He does not want to learn English,’ said the day centre volunteer as he pointed his finger at a young man sitting in the corner, a moment before going on to explain that if the man wanted to integrate into society, he must learn English.
While I agree with the comment, I was dismayed by my colleague’s misconception of certain immigrants, for as a recent refugee himself, I thought he ought to know better. Intrigued about where this conversation was leading, I asked why he said that.
‘The other day,’ he replied, ‘I met an elderly man who has been in the UK for 49 years, but cannot speak English.’ Glancing back at me, he continued: ‘He told me that he had been in this country for 49 years and that all his children were born in this country.’
Noticing the inconsistency in his story, someone else asked, ‘Where was he from?’ Apparently hesitating about saying he was a Muslim, he said, ‘I don’t know—some Arab country.’
I looked at him and thought my initial response should be to remind him that as someone who works at a day centre where newcomers and refugees are the main clients, he should not be judgmental.

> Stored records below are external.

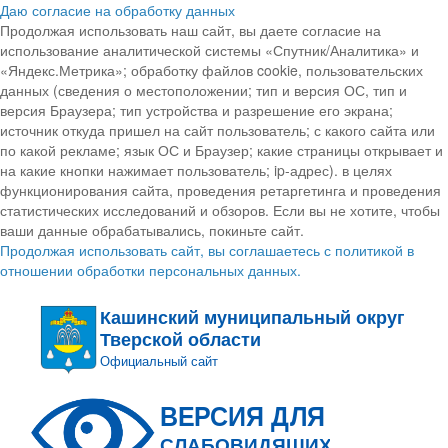
Даю согласие на обработку данных
Продолжая использовать наш сайт, вы даете согласие на
использование аналитической системы «Спутник/Аналитика» и
«Яндекс.Метрика»; обработку файлов cookie, пользовательских
данных (сведения о местоположении; тип и версия ОС, тип и
версия Браузера; тип устройства и разрешение его экрана;
источник откуда пришел на сайт пользователь; с какого сайта или
по какой рекламе; язык ОС и Браузер; какие страницы открывает и
на какие кнопки нажимает пользователь; ip-адрес). в целях
функционирования сайта, проведения ретаргетинга и проведения
статистических исследований и обзоров. Если вы не хотите, чтобы
ваши данные обрабатывались, покиньте сайт.
Продолжая использовать сайт, вы соглашаетесь с политикой в
отношении обработки персональных данных.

I reminded him that many young adults who come here are very confused and do not really know what their future holds.
He seemed to note my professionalism, yet he was still keen to put forward his comments. Just as I thought I had had enough, another colleague picked up on our conversation and added, ‘It’s a fact that Islamic people are a cause for concern at the moment for the government but it’s acting too late.’ Soon after that the conversation shifted onto the subject of ‘Islamic’ terrorism and the question of alleged Muslim non-integration.
The relevance of this was not clear to me—and I also knew that such talk was inappropriate in this work setting. Not wanting to get into an interminable debate, I pointed out that they were sitting in front of four Muslim women who were—with one exception—first generation immigrants. We had obviously made efforts to learn English and indeed are still learning. Amongst ourselves we speak at least two European languages in addition to our native tongues. Before they could respond with an argument concerning the mores of modern Muslim women—which to some extent is used to signify women without the headscarf—I reminded them that at least two of us were overtly Muslim in appearance.
It is a fact that some immigrants already have knowledge of English, either through direct experience or from study, prior to their arrival in the United Kingdom. My colleague who has strong views on the necessity of immigrants learning English comes from a country that has English as a second language. Others like myself, however, have a lot of catching up to do in terms of learning the language and continuing their education.
Unlike my colleague, I try to acknowledge the efforts of individuals to communicate in English, however little that might be. Just the other day I was walking down Euston Road in central London when a Portuguese woman asked me for directions. As she did not understand much English, I decided to show her the way as I was heading in that direction myself. In using many Portuguese words, it was clear that she hardly spoke English at all, although she had resided in the United Kingdom for a year and half. A year and a half after my arrival here as a refugee from Somalia, my English was much better than hers, despite the fact that I did not have an opportunity to go to school for over a year due to immigration statutes and other factors. Still, I did not judge her, for maybe one day she will go to English class and learn. Sometimes it takes time to learn a new language. We all have different abilities where learning languages is concerned. Thus in my opinion we should encourage people to speak and learn English, rather than labelling them as not interested.
I believe that nobody chooses not to speak the language of the country they have made their new home, but rather that some find it more difficult than others, while some find it almost impossible to learn. In addition, as many of us will appreciate, there are different levels of speaking a language: there must be a difference between communicating in a language and being fluent in it. Could we not say that the elderly man did well in telling part of his history in the United Kingdom to a stranger? Alas, this has not been appreciated by those that should know better. I can imagine that he has worked in factory for decades, paying tax like the rest of us and is now a retired British citizen, whose children use English as their primary language.
As for the notion of integration, I do not know what this means anymore. No doubt it means something different to each individual, but suffice to say, it is not only a question of language, but also of learning to live amidst a culture you may not understand or even agree with, but are willing to accept as the chosen culture of the citizens of the given country.
It is interesting to note that the debate on integration and immigrants often concentrates on Muslims, not just in print but also in social conversation. Yet it is never more irritating than when these views are championed by other immigrants.